DATA EXCERPTS:
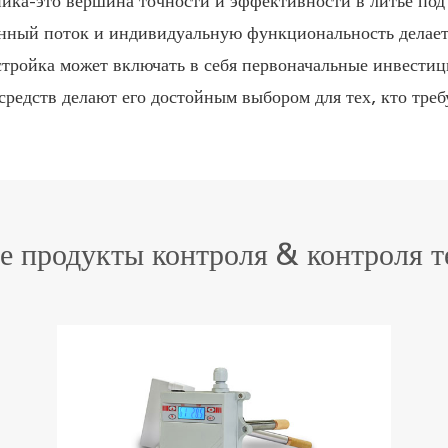
ника-это вершина точности и эффективности в литье под
анный поток и индивидуальную функциональность делает
астройка может включать в себя первоначальные инвести
средств делают его достойным выбором для тех, кто треб
е продукты контроля & контроля т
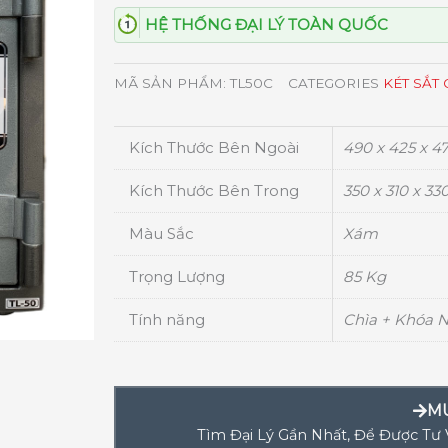
HỆ THỐNG ĐẠI LÝ TOÀN QUỐC
MÃ SẢN PHẨM:
TL50C
CATEGORIES
KÉT SẮT 
Kích Thước Bên Ngoài
490 x 425 x 4
Kích Thước Bên Trong
350 x 310 x 3
Màu Sắc
Xám
Trọng Lượng
85 Kg
Tính năng
Chìa + Khóa 
M
Tìm Đại Lý Gần Nhất, Để Được Tư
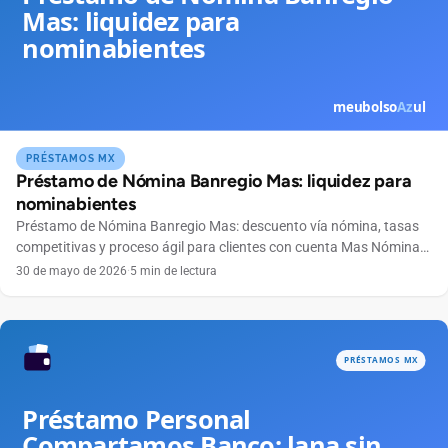
PRÉSTAMOS MX
Préstamo de Nómina Banregio Mas: liquidez para
nominabientes
Préstamo de Nómina Banregio Mas: descuento vía nómina, tasas
competitivas y proceso ágil para clientes con cuenta Mas Nómina
del norte y bajío.
30 de mayo de 2026
·
5 min de lectura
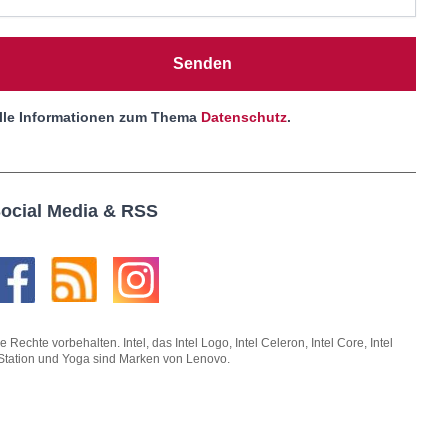
Senden
lle Informationen zum Thema
Datenschutz
.
ocial Media & RSS
hte vorbehalten. Intel, das Intel Logo, Intel Celeron, Intel Core, Intel
kStation und Yoga sind Marken von Lenovo.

PROBLEM DESCRIPTION:
Find and copy every line in the entries above where the string "Banregio" occurs.

EXPECTED ANSWER:
Préstamo de Nómina Banregio Mas: liquidez para
Préstamo de Nómina Banregio Mas: descuento vía nómina, tasas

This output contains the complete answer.